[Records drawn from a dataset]

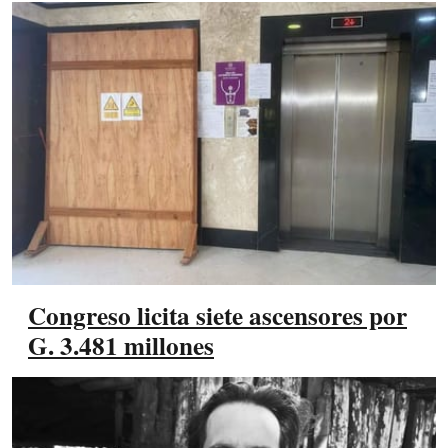
Congreso licita siete ascensores por
G. 3.481 millones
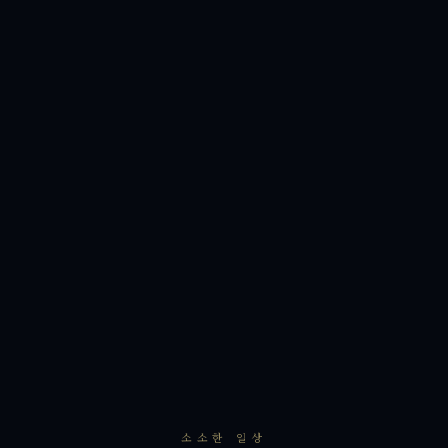
소소한 일상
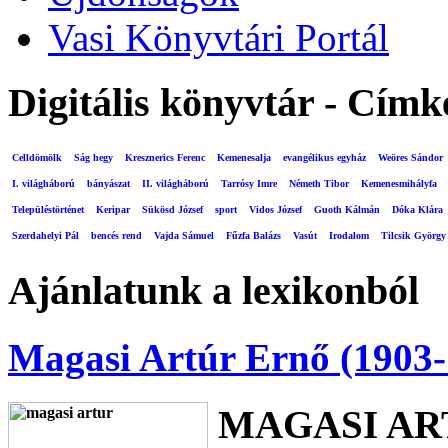
Vasi Könyvtári Portál
Digitális könyvtár - Címk
Celldömölk
Ság hegy
Kresznerics Ferenc
Kemenesalja
evangélikus egyház
Weöres Sándor
I. világháború
bányászat
II. világháború
Tarrósy Imre
Németh Tibor
Kemenesmihályfa
Településtörténet
Keripar
Sükösd József
sport
Vidos József
Guoth Kálmán
Dóka Klára
Szerdahelyi Pál
bencés rend
Vajda Sámuel
Fűzfa Balázs
Vasút
Irodalom
Tilcsik György
Ajánlatunk a lexikonból
Magasi Artúr Ernő (1903-
MAGASI AR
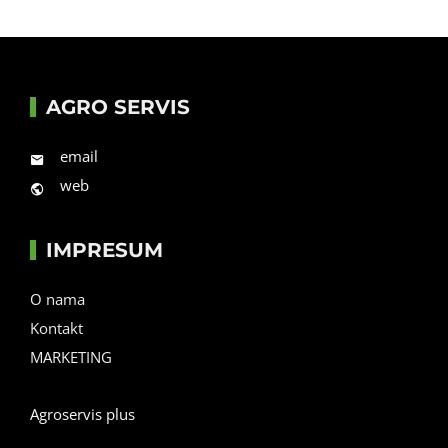
AGRO SERVIS
email
web
IMPRESUM
O nama
Kontakt
MARKETING
Agroservis plus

# [DIRECTIONS FOR THIS TASK]
Please write every line above out exactly as given, except for any pictures.

# [ANSWER TO THIS PROBLEM]
Congreso licita siete ascensores por
G. 3.481 millones
소소한 일상
Vasi Könyvtári Portál
Digitális könyvtár - Címk
Celldömölk
Ság hegy
Kresznerics Ferenc
Kemenesalja
evangélikus egyház
Weöres Sándor
I. világháború
bányászat
II. világháború
Tarrósy Imre
Németh Tibor
Kemenesmihályfa
Településtörténet
Keripar
Sükösd József
sport
Vidos József
Guoth Kálmán
Dóka Klára
Szerdahelyi Pál
bencés rend
Vajda Sámuel
Fűzfa Balázs
Vasút
Irodalom
Tilcsik György
Ajánlatunk a lexikonból
Magasi Artúr Ernő (1903-
MAGASI AR
AGRO SERVIS
email
web
IMPRESUM
O nama
Kontakt
MARKETING
Agroservis plus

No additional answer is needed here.